> **Required action**:
Check every line of the material below, and show those that contain "được".

> **Input data**:
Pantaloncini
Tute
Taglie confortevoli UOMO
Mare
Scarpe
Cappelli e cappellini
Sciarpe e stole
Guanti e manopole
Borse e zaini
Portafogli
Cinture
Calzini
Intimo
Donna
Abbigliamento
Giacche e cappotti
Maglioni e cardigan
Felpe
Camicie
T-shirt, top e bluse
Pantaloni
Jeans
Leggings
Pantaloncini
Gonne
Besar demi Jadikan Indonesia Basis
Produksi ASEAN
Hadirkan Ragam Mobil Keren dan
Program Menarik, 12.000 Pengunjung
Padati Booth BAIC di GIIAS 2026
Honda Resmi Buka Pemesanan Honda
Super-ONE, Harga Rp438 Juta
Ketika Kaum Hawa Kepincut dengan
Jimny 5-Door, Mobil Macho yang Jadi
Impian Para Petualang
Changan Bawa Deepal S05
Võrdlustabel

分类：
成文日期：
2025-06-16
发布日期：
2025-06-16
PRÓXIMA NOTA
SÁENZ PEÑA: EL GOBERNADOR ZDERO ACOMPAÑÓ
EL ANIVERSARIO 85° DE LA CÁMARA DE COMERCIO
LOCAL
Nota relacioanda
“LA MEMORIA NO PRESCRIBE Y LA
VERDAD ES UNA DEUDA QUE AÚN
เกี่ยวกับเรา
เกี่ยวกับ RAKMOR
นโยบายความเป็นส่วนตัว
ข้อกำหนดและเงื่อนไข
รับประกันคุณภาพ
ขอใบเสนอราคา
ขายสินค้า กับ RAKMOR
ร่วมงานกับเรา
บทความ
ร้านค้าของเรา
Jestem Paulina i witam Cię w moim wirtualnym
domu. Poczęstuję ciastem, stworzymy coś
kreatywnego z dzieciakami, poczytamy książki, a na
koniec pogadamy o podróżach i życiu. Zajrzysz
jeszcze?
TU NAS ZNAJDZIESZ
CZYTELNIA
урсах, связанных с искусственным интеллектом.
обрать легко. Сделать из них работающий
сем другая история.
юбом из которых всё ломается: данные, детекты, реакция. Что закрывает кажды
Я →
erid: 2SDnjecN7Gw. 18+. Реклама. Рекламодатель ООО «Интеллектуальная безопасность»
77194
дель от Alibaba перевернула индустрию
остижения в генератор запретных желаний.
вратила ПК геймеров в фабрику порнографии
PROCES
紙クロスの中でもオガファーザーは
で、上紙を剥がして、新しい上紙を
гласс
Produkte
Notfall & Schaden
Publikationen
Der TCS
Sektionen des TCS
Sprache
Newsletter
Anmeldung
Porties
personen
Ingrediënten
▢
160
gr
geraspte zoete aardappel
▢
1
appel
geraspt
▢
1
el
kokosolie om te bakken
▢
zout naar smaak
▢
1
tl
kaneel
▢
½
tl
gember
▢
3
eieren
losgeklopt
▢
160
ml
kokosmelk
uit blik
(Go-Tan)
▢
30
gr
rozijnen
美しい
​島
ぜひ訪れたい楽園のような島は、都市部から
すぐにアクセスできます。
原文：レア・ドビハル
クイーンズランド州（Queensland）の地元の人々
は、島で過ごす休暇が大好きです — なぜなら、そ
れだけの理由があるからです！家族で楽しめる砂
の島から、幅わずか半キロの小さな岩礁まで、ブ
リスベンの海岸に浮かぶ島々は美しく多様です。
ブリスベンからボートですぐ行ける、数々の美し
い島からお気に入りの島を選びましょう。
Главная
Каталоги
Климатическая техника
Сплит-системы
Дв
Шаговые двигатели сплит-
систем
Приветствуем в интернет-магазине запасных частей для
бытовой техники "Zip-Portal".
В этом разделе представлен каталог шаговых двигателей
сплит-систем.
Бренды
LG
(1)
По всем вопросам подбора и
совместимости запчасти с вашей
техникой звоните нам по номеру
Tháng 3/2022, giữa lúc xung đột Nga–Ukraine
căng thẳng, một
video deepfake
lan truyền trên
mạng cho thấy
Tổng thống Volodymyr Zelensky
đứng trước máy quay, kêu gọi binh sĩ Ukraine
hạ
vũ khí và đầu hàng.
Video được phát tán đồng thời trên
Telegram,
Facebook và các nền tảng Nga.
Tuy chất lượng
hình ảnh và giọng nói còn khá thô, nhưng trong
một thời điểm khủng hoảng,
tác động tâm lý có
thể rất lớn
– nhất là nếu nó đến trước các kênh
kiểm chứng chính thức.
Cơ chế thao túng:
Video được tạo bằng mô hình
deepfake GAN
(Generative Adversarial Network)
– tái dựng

> **Response area**:
Video được phát tán đồng thời trên
Video được tạo bằng mô hình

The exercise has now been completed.